Adeptus-Mechanicus

Main
Codex
Librarium Whitehat
Advisories
Blog Pics
"Inveniam viam aut faciam" : I will either find a way, or I shall make one


PROXY AND IPTABLES FUN - TRANSPARENT PROXYING AND USERNAMES

As anyone who has read any of my previous articles knows, I like the iptables Linux firewall. A nice complementing server to this is the squid proxy server. In this article I am going to go through two things which make a network administrators life easier. Setting up transparent proxying, and setting up the proxy so that usage of it requires authorization.

Transparent Proxying
What this means is that you do not need to make any changes to any clients on your network, you do not have to worry about how your users are accessing the Internet, because all web traffic will be diverted to the proxy no matter what. To start with you will of course need an iptables firewall and a squid proxy server. I am assuming that these two machines will be two separate physical machines (I also recommend that the proxy server sits inside the internal LAN). To start with we setup the iptables firewall with the following rules..
##SETUP THESE VARIABLES##
PROXY=<the ip address of your proxy machine>
SOURCE=<your internal network addresses>
FWINT=<the ip address of your firewall's internal interface>
####
$IPT -t nat -A PREROUTING -s $PROXY -p tcp -m tcp --dport 80 -j ACCEPT
$IPT -t nat -A PREROUTING -s $SOURCE -p tcp --dport 80 -j DNAT --to-dest $PROXY:3128
$IPT -A FORWARD -s $SOURCE -d $PROXY -p tcp -m tcp --dport 3128 -j ACCEPT
$IPT -t nat -A POSTROUTING -s $SOURCE -d $PROXY -j SNAT --to-source $FWINT

What this does is..
- the first line allows all web access from the proxy
- the second line reroutes any external web traffic to the proxy and the proxy port
- the third line allows the rerouted traffic through
- the fourth line changes the source of the rerouted traffic to the firewall so that any responses can find their way back

Now all web traffic (port 80) will be rerouted through the proxy. Nifty. But we still need to make some changes to the squid server configuration before it works perfectly. Edit your squid.conf (by default in /etc/squid/squid.conf) and make sure the following is set..
http_port 3128
httpd_accel_host virtual
httpd_accel_port 80
httpd_accel_with_proxy on
httpd_accel_uses_host_header on
http_access allow all

Now after a restart to ensure that your proxy is using the changed configuration file, all will be fine. Now would be the time when you setup squidGuard to further protect your network and bandwidth (see here). One thing you will notice when looking at the access.log file for squid, is that you will only ever see one IP address accessing the proxy, this is a result of the forwarding rules, and where the next tip comes into play for reporting on individual usage.

Proxy Usernames
One handly thing you can do with the squid proxy is set it up to require a username and password whenever someone wants to use it, you combine this with the above method of forcing everyone to use the proxy and you have a nice way of monitoring usage and stopping unwanted access. We will be setting up a very basic username and password system, there are more complicated setups, but this works fine as a proof of concept and for smaller companies.

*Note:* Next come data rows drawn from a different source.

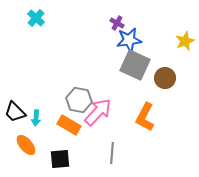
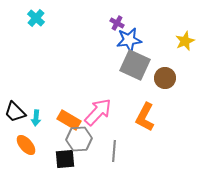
gray hexagon: moved 39 px down; rotated 15 degrees counterclockwise
orange rectangle: moved 5 px up
gray line: moved 2 px right, 2 px up
black square: moved 5 px right
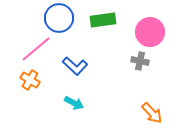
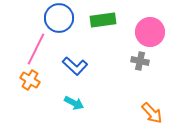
pink line: rotated 24 degrees counterclockwise
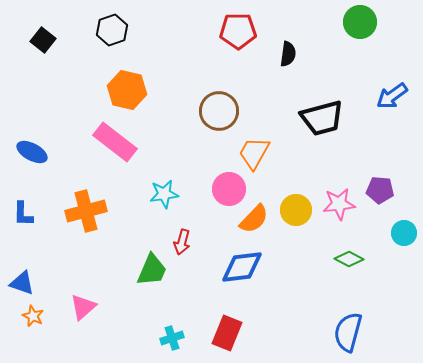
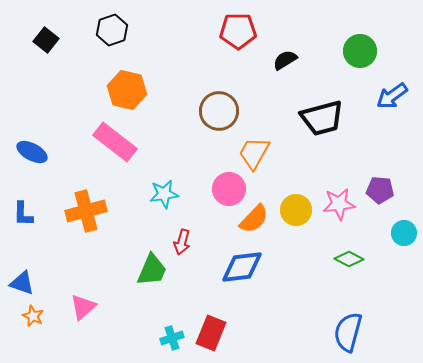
green circle: moved 29 px down
black square: moved 3 px right
black semicircle: moved 3 px left, 6 px down; rotated 130 degrees counterclockwise
red rectangle: moved 16 px left
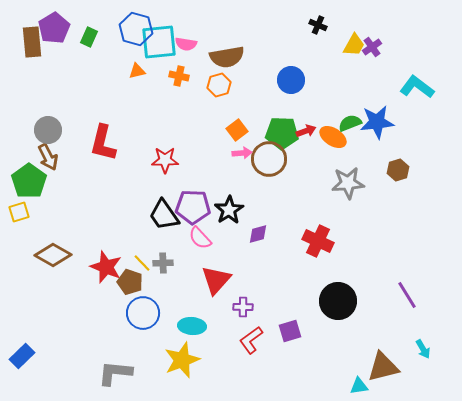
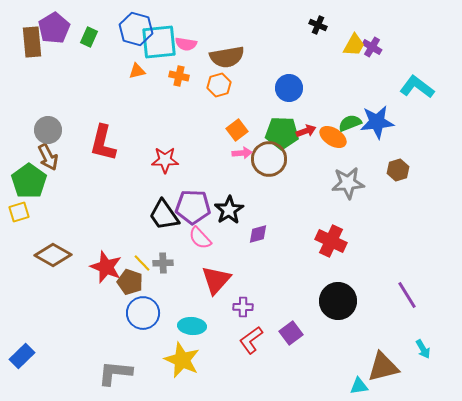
purple cross at (372, 47): rotated 24 degrees counterclockwise
blue circle at (291, 80): moved 2 px left, 8 px down
red cross at (318, 241): moved 13 px right
purple square at (290, 331): moved 1 px right, 2 px down; rotated 20 degrees counterclockwise
yellow star at (182, 360): rotated 27 degrees counterclockwise
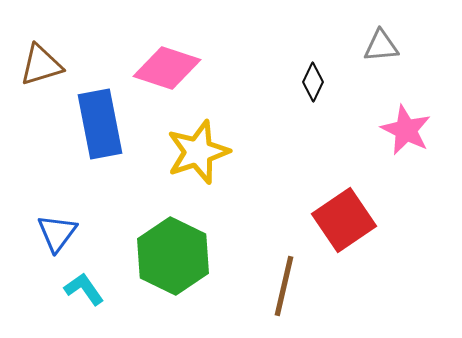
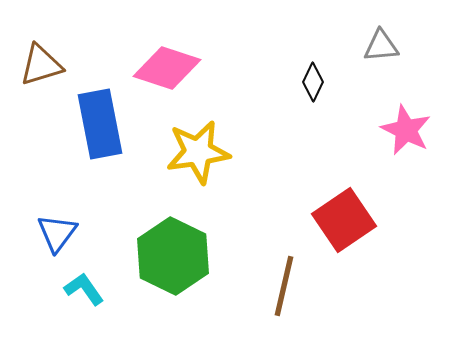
yellow star: rotated 10 degrees clockwise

First off, you will need to go to where you unextracted the squid source code, and proceed with the following steps
/<wherever_squid_source_is>/helpers/basic_auth/NCSA
make
make install

This will create the following executable, ncsa_auth. By default it sits in /usr/local/squid/libexec/ncsa_auth, if you installed squid from rpm you will have to search for where this file is on your system. Once you have that done, use the htpasswd utility to create a password database with the usernames and passwords you want (I generally keep it in /etc/squid/passwd)..
htpasswd /etc/squid/passwd <username>

Now you will need to edit your squid configuration file (squid,conf) to make use of these settings..
auth_param basic program /usr/local/squid/libexec/ncsa_auth /etc/squid/passwd
auth_param basic children 5
auth_param basic realm Web Proxy
auth_param basic credentialsttl 2 hours
acl valid-people proxy_auth REQUIRED
http_access allow valid-people
http_access deny all

Now once you restart your squid services any new accesses to the web via the proxy will need a username and password. This is very useful for tracking individual usage of the web, and all squid reporting utilities can use this information to create user-based reports. Very nice.

Final Words
We covered off on two handy ways to use your firewall and your proxy, but remember that each of these servers can do a lot more than just this. So experiment, learn and have fun.